* Prompt:
Starting at the line that contains "issues of torture and inaction of law" and stopping after the line that contains "Catalogue des", transcribe the listing below exactly; do not include any pictures.

* Data for analysis:
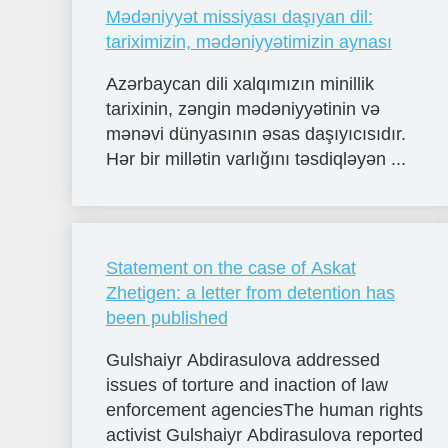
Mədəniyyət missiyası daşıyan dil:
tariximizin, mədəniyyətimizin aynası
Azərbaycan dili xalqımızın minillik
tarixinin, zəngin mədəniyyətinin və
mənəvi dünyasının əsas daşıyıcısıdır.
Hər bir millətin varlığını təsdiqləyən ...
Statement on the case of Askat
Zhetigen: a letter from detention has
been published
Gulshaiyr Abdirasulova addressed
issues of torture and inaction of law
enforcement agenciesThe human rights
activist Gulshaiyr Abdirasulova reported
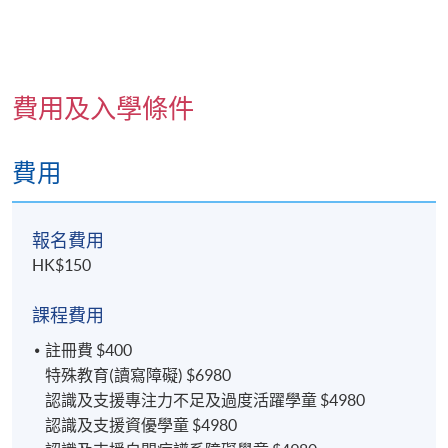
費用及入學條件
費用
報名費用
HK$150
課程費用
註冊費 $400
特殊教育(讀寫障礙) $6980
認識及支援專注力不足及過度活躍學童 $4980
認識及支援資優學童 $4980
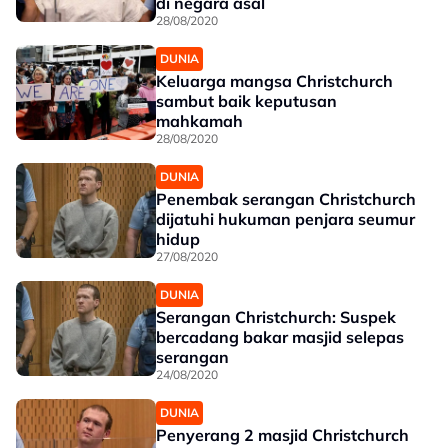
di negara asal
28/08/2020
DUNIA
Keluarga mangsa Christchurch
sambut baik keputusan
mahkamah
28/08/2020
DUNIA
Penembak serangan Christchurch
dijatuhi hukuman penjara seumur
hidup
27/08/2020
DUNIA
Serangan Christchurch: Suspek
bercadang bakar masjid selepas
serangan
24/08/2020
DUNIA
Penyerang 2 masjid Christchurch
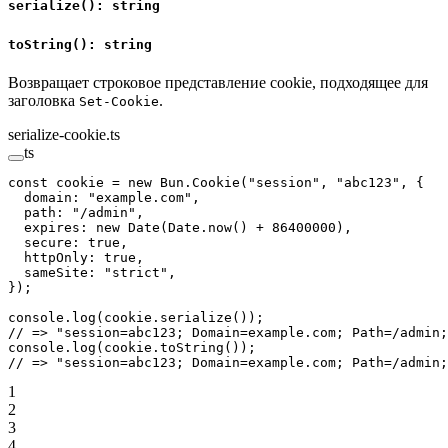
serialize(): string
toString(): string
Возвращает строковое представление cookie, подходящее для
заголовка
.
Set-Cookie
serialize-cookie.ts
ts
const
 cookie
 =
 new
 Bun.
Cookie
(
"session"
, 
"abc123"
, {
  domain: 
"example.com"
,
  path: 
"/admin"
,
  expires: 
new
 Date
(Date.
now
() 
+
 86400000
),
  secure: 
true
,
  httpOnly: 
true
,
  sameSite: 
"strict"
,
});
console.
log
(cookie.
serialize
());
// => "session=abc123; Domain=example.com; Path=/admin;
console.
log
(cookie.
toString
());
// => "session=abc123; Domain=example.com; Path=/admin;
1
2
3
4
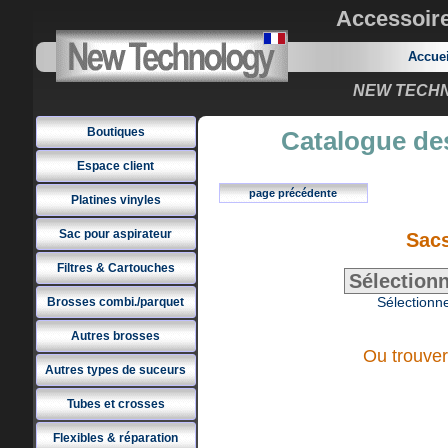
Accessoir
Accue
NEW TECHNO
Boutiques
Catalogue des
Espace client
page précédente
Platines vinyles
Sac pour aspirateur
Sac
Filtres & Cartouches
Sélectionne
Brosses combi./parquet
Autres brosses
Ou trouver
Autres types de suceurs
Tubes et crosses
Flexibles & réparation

* Response area:
issues of torture and inaction of law
enforcement agenciesThe human rights
activist Gulshaiyr Abdirasulova reported
費用及入學條件
費用
報名費用
HK$150
課程費用
註冊費 $400
特殊教育(讀寫障礙) $6980
認識及支援專注力不足及過度活躍學童 $4980
認識及支援資優學童 $4980
di negara asal
28/08/2020
DUNIA
Keluarga mangsa Christchurch
sambut baik keputusan
mahkamah
28/08/2020
DUNIA
Penembak serangan Christchurch
dijatuhi hukuman penjara seumur
hidup
27/08/2020
DUNIA
Serangan Christchurch: Suspek
bercadang bakar masjid selepas
serangan
24/08/2020
DUNIA
Penyerang 2 masjid Christchurch
serialize(): string
toString(): string
Возвращает строковое представление cookie, подходящее для
заголовка
.
Set-Cookie
serialize-cookie.ts
ts
const
 cookie
 =
 new
 Bun.
Cookie
(
"session"
, 
"abc123"
, {
  domain: 
"example.com"
,
  path: 
"/admin"
,
  expires: 
new
 Date
(Date.
now
() 
+
 86400000
),
  secure: 
true
,
  httpOnly: 
true
,
  sameSite: 
"strict"
,
});
console.
log
(cookie.
serialize
());
// => "session=abc123; Domain=example.com; Path=/admin;
console.
log
(cookie.
toString
());
// => "session=abc123; Domain=example.com; Path=/admin;
1
2
3
4
Accessoir
Accue
NEW TECHNO
Boutiques
Catalogue des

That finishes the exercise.